--- Work instructions ---
Each line of the records needs to come back exactly as written.

--- Recorded data ---
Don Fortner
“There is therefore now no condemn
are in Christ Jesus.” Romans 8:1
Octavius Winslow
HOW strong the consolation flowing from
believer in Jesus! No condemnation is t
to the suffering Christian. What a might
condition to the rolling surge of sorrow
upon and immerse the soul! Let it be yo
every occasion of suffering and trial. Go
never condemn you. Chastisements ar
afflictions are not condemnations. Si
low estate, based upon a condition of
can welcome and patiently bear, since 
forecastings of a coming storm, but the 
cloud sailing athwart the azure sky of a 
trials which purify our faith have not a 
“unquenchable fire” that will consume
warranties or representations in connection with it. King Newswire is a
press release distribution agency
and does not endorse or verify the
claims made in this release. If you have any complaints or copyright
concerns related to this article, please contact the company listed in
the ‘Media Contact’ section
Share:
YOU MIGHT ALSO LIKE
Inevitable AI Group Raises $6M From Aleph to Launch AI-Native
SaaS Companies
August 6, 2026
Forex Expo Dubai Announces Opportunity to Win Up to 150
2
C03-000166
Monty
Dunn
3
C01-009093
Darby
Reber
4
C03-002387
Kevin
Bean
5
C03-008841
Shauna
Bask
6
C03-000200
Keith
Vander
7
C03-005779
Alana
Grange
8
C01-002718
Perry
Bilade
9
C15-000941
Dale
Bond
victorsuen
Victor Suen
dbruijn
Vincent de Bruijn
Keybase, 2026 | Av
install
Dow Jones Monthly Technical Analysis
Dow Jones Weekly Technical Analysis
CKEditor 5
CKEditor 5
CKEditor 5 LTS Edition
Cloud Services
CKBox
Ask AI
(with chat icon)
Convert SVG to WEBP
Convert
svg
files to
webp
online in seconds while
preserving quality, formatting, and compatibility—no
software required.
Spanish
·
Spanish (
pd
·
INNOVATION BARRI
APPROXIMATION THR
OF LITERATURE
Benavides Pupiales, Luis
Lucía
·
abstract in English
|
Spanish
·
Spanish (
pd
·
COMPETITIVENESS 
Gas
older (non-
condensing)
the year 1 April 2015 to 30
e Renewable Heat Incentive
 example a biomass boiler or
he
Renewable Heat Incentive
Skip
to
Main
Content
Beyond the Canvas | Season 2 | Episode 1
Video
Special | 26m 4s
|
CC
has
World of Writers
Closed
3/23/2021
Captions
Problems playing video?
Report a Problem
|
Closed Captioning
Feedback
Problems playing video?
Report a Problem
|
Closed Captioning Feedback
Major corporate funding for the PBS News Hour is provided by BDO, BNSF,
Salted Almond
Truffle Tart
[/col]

--- Response box ---
Don Fortner
“There is therefore now no condemn
are in Christ Jesus.” Romans 8:1
Octavius Winslow
HOW strong the consolation flowing from
believer in Jesus! No condemnation is t
to the suffering Christian. What a might
condition to the rolling surge of sorrow
upon and immerse the soul! Let it be yo
every occasion of suffering and trial. Go
never condemn you. Chastisements ar
afflictions are not condemnations. Si
low estate, based upon a condition of
can welcome and patiently bear, since 
forecastings of a coming storm, but the 
cloud sailing athwart the azure sky of a 
trials which purify our faith have not a 
“unquenchable fire” that will consume
warranties or representations in connection with it. King Newswire is a
press release distribution agency
and does not endorse or verify the
claims made in this release. If you have any complaints or copyright
concerns related to this article, please contact the company listed in
the ‘Media Contact’ section
Share:
YOU MIGHT ALSO LIKE
Inevitable AI Group Raises $6M From Aleph to Launch AI-Native
SaaS Companies
August 6, 2026
Forex Expo Dubai Announces Opportunity to Win Up to 150
2
C03-000166
Monty
Dunn
3
C01-009093
Darby
Reber
4
C03-002387
Kevin
Bean
5
C03-008841
Shauna
Bask
6
C03-000200
Keith
Vander
7
C03-005779
Alana
Grange
8
C01-002718
Perry
Bilade
9
C15-000941
Dale
Bond
victorsuen
Victor Suen
dbruijn
Vincent de Bruijn
Keybase, 2026 | Av
install
Dow Jones Monthly Technical Analysis
Dow Jones Weekly Technical Analysis
CKEditor 5
CKEditor 5
CKEditor 5 LTS Edition
Cloud Services
CKBox
Ask AI
(with chat icon)
Convert SVG to WEBP
Convert
svg
files to
webp
online in seconds while
preserving quality, formatting, and compatibility—no
software required.
Spanish
·
Spanish (
pd
·
INNOVATION BARRI
APPROXIMATION THR
OF LITERATURE
Benavides Pupiales, Luis
Lucía
·
abstract in English
|
Spanish
·
Spanish (
pd
·
COMPETITIVENESS 
Gas
older (non-
condensing)
the year 1 April 2015 to 30
e Renewable Heat Incentive
 example a biomass boiler or
he
Renewable Heat Incentive
Skip
to
Main
Content
Beyond the Canvas | Season 2 | Episode 1
Video
Special | 26m 4s
|
CC
has
World of Writers
Closed
3/23/2021
Captions
Problems playing video?
Report a Problem
|
Closed Captioning
Feedback
Problems playing video?
Report a Problem
|
Closed Captioning Feedback
Major corporate funding for the PBS News Hour is provided by BDO, BNSF,
Salted Almond
Truffle Tart
[/col]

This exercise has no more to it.